FRANKFURT – German Sports Minister Horst Seehofer supports a
Bundesliga restart later in the month amid the coronavirus outbreak
while Cologne player Birger Verstraete expressed concern after three
positive cases at the club.
"I consider the timetable of the DFL plausible and support a restart
in May," The Interior Minister Seehofer, whose portfolio includes
sports, told the Bild am Sonntag Sunday paper.
"But it is also clear for me that there can't be any privileges for
the Bundesliga."
The German Football League (DFL) and German Football Federation (DFB)
has created a manual for a restart behind closed doors later this
month, under strict health regulations and with frequent tests for
players and staff.
Clubs hope that the government will give the go-ahead on Wednesday.

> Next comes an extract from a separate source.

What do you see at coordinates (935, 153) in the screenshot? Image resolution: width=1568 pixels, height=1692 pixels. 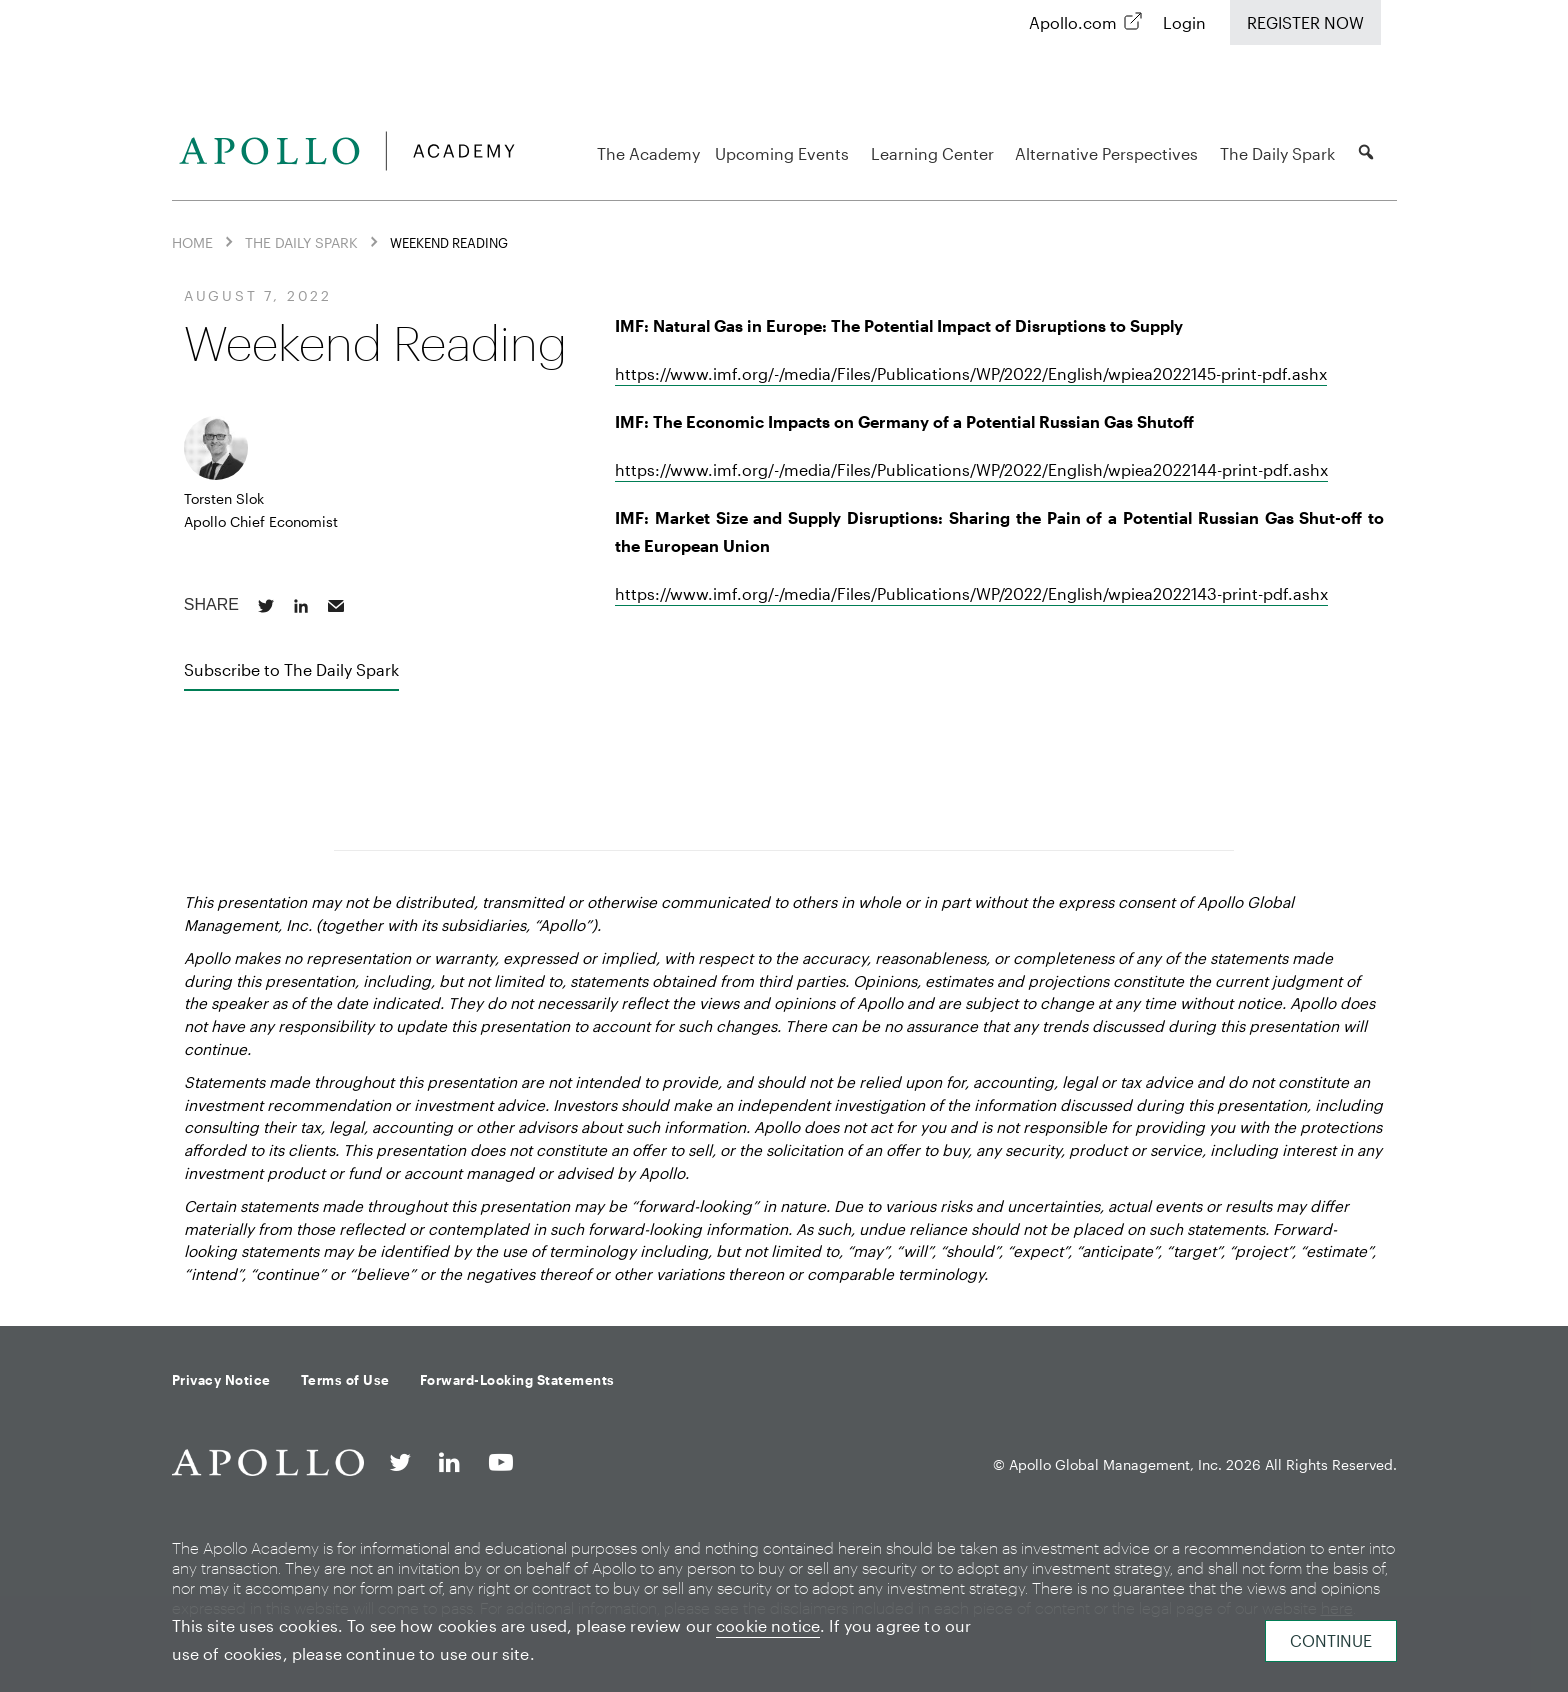 I see `Learning Center` at bounding box center [935, 153].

In the interview conducted before Cologne on Friday announced three
positive test result from within their ranks, Seehofer insisted that
strict rules had to be followed.
"If there is a corona-case at a team or the team staff then the whole
club and possibly also the last opponent must go into quarantine for
two weeks."
DFB and DFL task force chairman Tim Meyer told broadcasters Sport1
late Saturday that the system could never be completely foul-proof
and would remain vulnerable.
"If there are too many positive cases, this system can certainly
falter," the DFB chief medical officer Meyer said, urging strict
discipline from everyone to make things work.
Meyer said he wasn't surprised about the positive tests as almost
2,000 tests have been conducted at the clubs and said their main aim
was "achieving a medically justifiable risk with a bundle of
measures" and it would take up to five weeks to see if the system
really worked.
Verstraete meanwhile expressed scepticism that measures the club took
after the positive tests were the right ones as he named restart
efforts "naive."
In accordance with the task force manual, and supported by local
health authorities, the three - two players and a physiotherapist -
went into quarantine for two weeks while the rest can continue
training in small groups and with social distancing in place.
Midfielder Verstraete told VTM television in his native Belgium, as
reported by the Het Laatste Nieuws paper late Saturday, that it was
"a bit bizarre" only the three were placed in quarantine.
"The physiotherapist is the man who treated me and other players for
weeks. And I formed a duo with one of the two players in question in
the gym on Thursday," he said.
It was therefore "not quite right" that no other members of the
Cologne team had come into contact with those affected.
The report said that Verstraete's girlfriend is a heart patient and
therefore part of a risk group, making him extra cautious.